● WORK TO COMPLETE: Precisely the lines from the one with "Doubles Facts, Turnaround" through the end of the data, both included, must make up the response, each restated word for word.

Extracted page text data

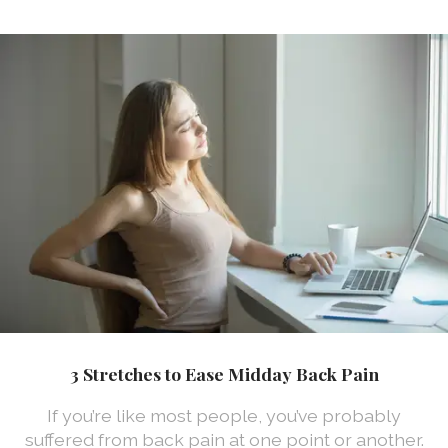
3 Stretches to Ease Midday Back Pain
If you’re like most people, you’ve probably
suffered from back pain at one point or another.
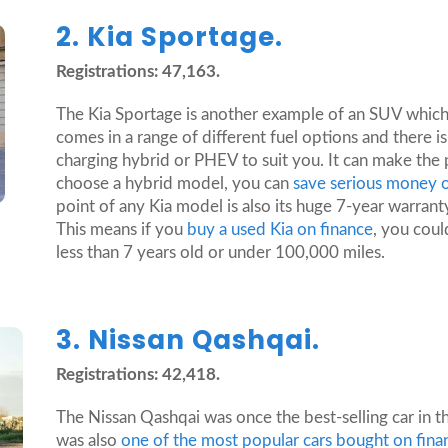
2. Kia Sportage.
Registrations: 47,163.
The Kia Sportage is another example of an SUV which
comes in a range of different fuel options and there is 
charging hybrid or PHEV to suit you. It can make the 
choose a hybrid model, you can
save serious money o
point of any Kia model is also its huge 7-year warran
This means if you
buy a used Kia on finance
, you could
less than 7 years old or under 100,000 miles.
3. Nissan Qashqai.
Registrations: 42,418.
The Nissan Qashqai was once the best-selling car in t
was also
one of the most popular cars bought on fin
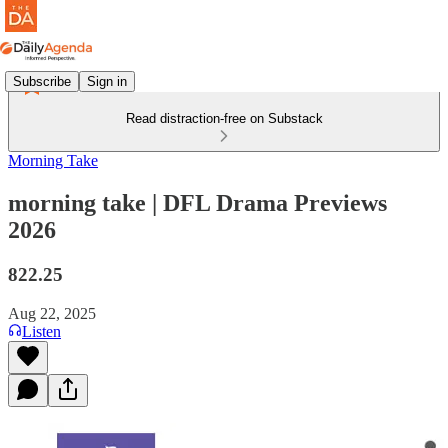
Subscribe
Sign in
Read distraction-free on Substack
Morning Take
morning take | DFL Drama Previews
2026
822.25
Aug 22, 2025
Listen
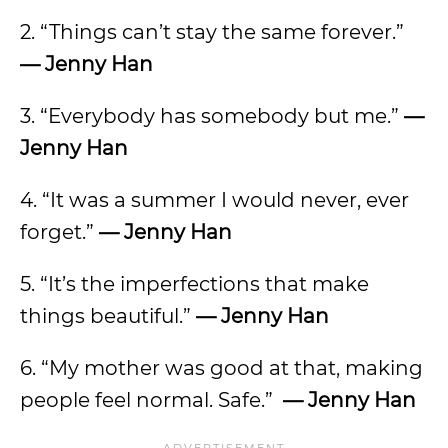
2. “Things can’t stay the same forever.”
— Jenny Han
3. “Everybody has somebody but me.”
—
Jenny Han
4. “It was a summer I would never, ever
forget.”
— Jenny Han
5. “It’s the imperfections that make
things beautiful.”
— Jenny Han
6. “My mother was good at that, making
people feel normal. Safe.”
— Jenny Han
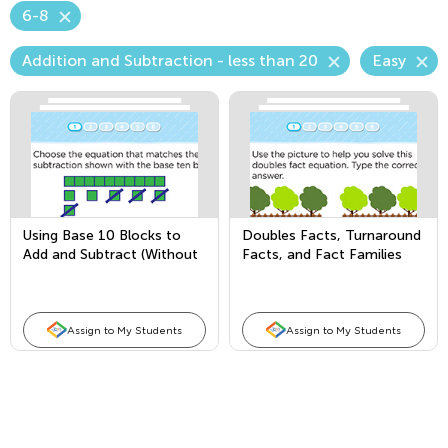
6-8
Addition and Subtraction - less than 20
Easy
Using Base 10 Blocks to
Doubles Facts, Turnaround
Add and Subtract (Without
Facts, and Fact Families
Regrouping)
Assign to My Students
Assign to My Students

● ANSWER FOR THE TASK:
Doubles Facts, Turnaround
Add and Subtract (Without
Facts, and Fact Families
Regrouping)
Assign to My Students
Assign to My Students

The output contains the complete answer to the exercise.